The College Welcomes New Faculty for 2022-23
This year, 15 new faculty are bringing innovative ideas in a wide range of topics to the College of Arts & Sciences’ nexus of discovery and impact, including climate change, astronomy, identity studies and the economy.
The College’s interdisciplinary approach to climate change research is reflected in the work of environmental humanist Carolyn Fornoff. Her new book, entitled “Subjunctive Aesthetics: Mexican Cultural Production in the Era of Climate Change,” examines how contemporary Mexican arts and culture have responded to climate change.
Sociologist Daniel Hirschman’s latest research focuses on the costs of climate change. He’s interested in models and predictions of the damage done by climate change and the costs of switching off fossil fuels, and how those predictions inform policy debates and public understanding of the climate crisis.
Anna Ho’s appointment adds to the College’s noted strength in astronomy. She uses telescopes across the Earth and in space to study the most energetic explosions in the universe, asking questions like what “death omens” signal the imminent demise of a star.
Numerous new faculty in multiple departments will enhance the College’s leadership in research on the study of class, race, ethnicity, indigeneity, nationality, religion, gender and sexuality.
In the Africana Studies and Research Center, Michell Chresfield is working on a book that traces the historical use of medical and scientific diagnostics as an arbiter of racial meaning. The book is entitled " What Lies Between: Science and the Making of Native Identity in a Black and White World.”
Choral conductor Joe Lerangis recently launched the ADEI (accessibility, diversity, equity and inclusion) music education platform New Muses Project. Their current research project is hybridity in contemporary Mongolian urtyn duu (Long Song) and the large ensemble works of Byambasurengiin Sharav.
Historian Mayer Juni’s research looks at Jews in the Americas, the Atlantic World, inquisition and conversos, race and slavery and the history of knowledge. He’s working on a book entitled “Biography and the Politics of Race in the Spanish Atlantic.”
In performing & media arts, Juan Manuel Aldape Muñoz’s book project focuses on undocumented, queer, indigenous adoptee, and Afro-Indigenous artistic projects in what he describes as “within the umbrella of migrant latinidad.” It’s entitled “The Alien Commons: Choreography and Performance Beyond Citizenship.”

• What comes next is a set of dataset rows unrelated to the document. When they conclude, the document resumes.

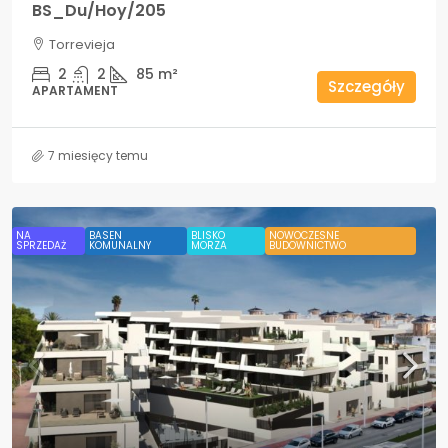
BS_Du/Hoy/205
Torrevieja
2
2
85
m²
Szczegóły
APARTAMENT
7 miesięcy temu
NA
BASEN
BLISKO
NOWOCZESNE
SPRZEDAŻ
KOMUNALNY
MORZA
BUDOWNICTWO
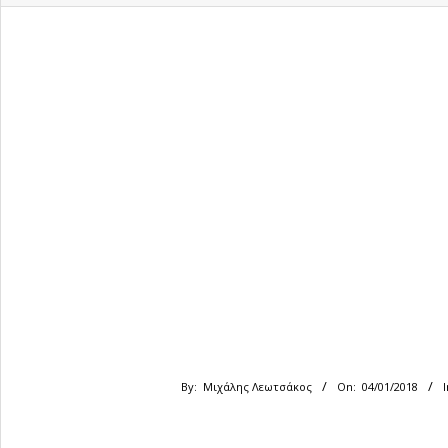
By:
Μιχάλης Λεωτσάκος
On:
04/01/2018
I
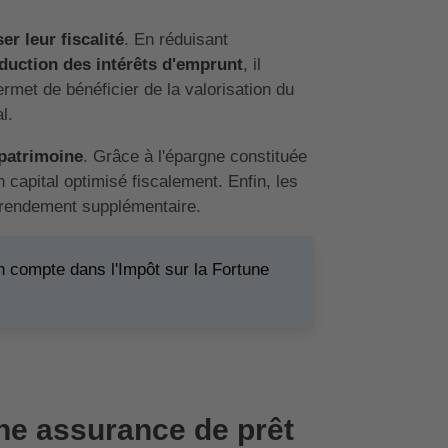
er leur fiscalité
. En réduisant
duction des intérêts d'emprunt
, il
permet de bénéficier de la valorisation du
l.
patrimoine
. Grâce à l'épargne constituée
 capital optimisé fiscalement. Enfin, les
n rendement supplémentaire.
 en compte dans l'Impôt sur la Fortune
une assurance de prêt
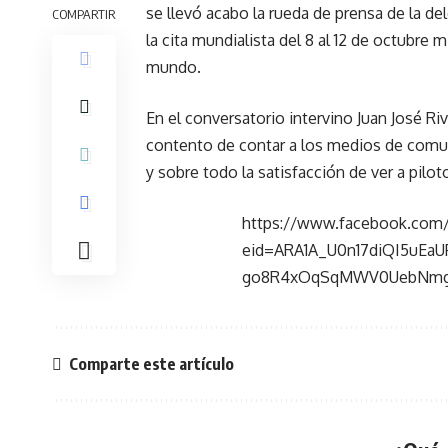
se llevó acabo la rueda de prensa de la de
COMPARTIR
la cita mundialista del 8 al 12 de octubre
mundo.
En el conversatorio intervino Juan José R
contento de contar a los medios de comun
y sobre todo la satisfacción de ver a pilo
https://www.facebook.com
eid=ARA1A_U0n17diQI5uEa
go8R4xOqSqMWV0UebNmgX
Comparte este artículo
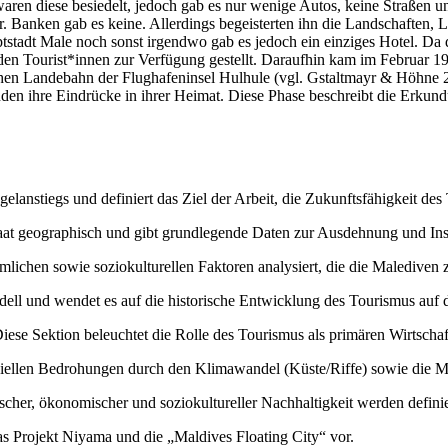
waren diese besiedelt, jedoch gab es nur wenige Autos, keine Straßen
. Banken gab es keine. Allerdings begeisterten ihn die Landschaften, 
tstadt Male noch sonst irgendwo gab es jedoch ein einziges Hotel. Da 
 den Tourist*innen zur Verfügung gestellt. Daraufhin kam im Februar 
schen Landebahn der Flughafeninsel Hulhule (vgl. Gstaltmayr & Höhne 20
enden ihre Eindrücke in ihrer Heimat. Diese Phase beschreibt die Erku
gelanstiegs und definiert das Ziel der Arbeit, die Zukunftsfähigkeit d
taat geographisch und gibt grundlegende Daten zur Ausdehnung und Inse
lichen sowie soziokulturellen Faktoren analysiert, die die Malediven 
dell und wendet es auf die historische Entwicklung des Tourismus auf
iese Sektion beleuchtet die Rolle des Tourismus als primären Wirtschaf
iellen Bedrohungen durch den Klimawandel (Küste/Riffe) sowie die Mül
cher, ökonomischer und soziokultureller Nachhaltigkeit werden defin
das Projekt Niyama und die „Maldives Floating City“ vor.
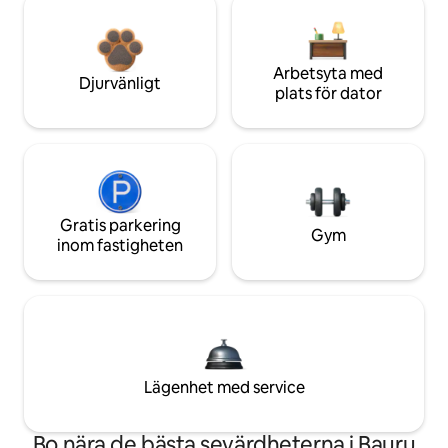
Arbetsyta med
Djurvänligt
plats för dator
Gratis parkering
Gym
inom fastigheten
Lägenhet med service
Bo nära de bästa sevärdheterna i Bauru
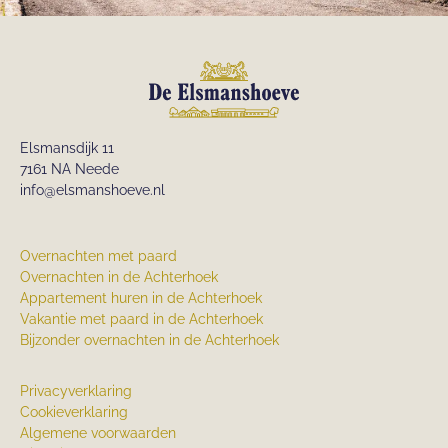
Elsmansdijk 11
7161 NA Neede
info@elsmanshoeve.nl
Overnachten met paard
Overnachten in de Achterhoek
Appartement huren in de Achterhoek
Vakantie met paard in de Achterhoek
Bijzonder overnachten in de Achterhoek
Privacyverklaring
Cookieverklaring
Algemene voorwaarden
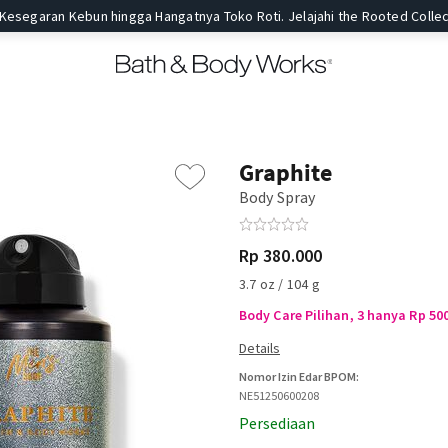
 Kesegaran Kebun hingga Hangatnya Toko Roti. Jelajahi the Rooted Collec
Graphite
Body Spray
Rp 380.000
3.7 oz / 104 g
Body Care Pilihan, 3 hanya Rp 50
Nomor Izin Edar BPOM:
NE51250600208
Persediaan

Also in performing & media arts, Kristen Warner focuses on racial representation and employment in the creative media industries. She’s looking forward to teaching an experiential learning class where she takes students to film festivals around the globe.
Chelsea Mikael Frazier, literatures in English, focuses on Black feminist literature and theory, visual culture, ecocriticism, African art and literature, political theory, science and technology studies and Afrofuturism. Her current book manuscript is on black feminist ecology.
In Romance studies, Vanessa Gubbins’ current project is entitled “The Poem and Social Form: Making a People out of a Poem in Peru and Germany.” Her work focuses on Latin American poetry, politics and theory since the 1800s, including indigenous philosophies; she’s looking forward to teaching Dreams and Resisting Totalitarianism this fall.
Sociologist Jamie Budnick studies the social construction of sexuality knowledge; her work has also focused on reproductive health, intimate partner violence, social survey measures, and sexual identity. Her current book project is entitled “The New Gay Science: How Demography Shaped Sexuality Knowledge and LGBTQ Politics.”
Three new faculty members will add to the College’s strength in the field of economics. Milena Djourelova’s focus is on applied economics and political economy. She’s working on a paper on media slant and public views on immigration policy and is looking forward to teaching a course covering topics ranging from political accountability to how the Internet and social media shape politics.
Economist Ryan Chahrour’s research interests lie in macroeconomics, monetary economics, and theories of incomplete information. His current research project explores how changes in financial markets’ appetite for risk can drive classical business cycles and how it can cause a recession, with high unemployment, even when there is no deeper reason for the economy to perform poorly.
Economist José Luis "Pepe" Montiel Olea's areas of research are econometrics (theoretical and applied), machine learning, and statistical decision theory. He's excited, he says, that interdisciplinary work is so highly valued at the university.
In government, Richard Clark’s current book project examines state power and the politics of co-financing among international organizations in development and emergency lending. His research interests include international organizations, international political economy and development and emergency finance.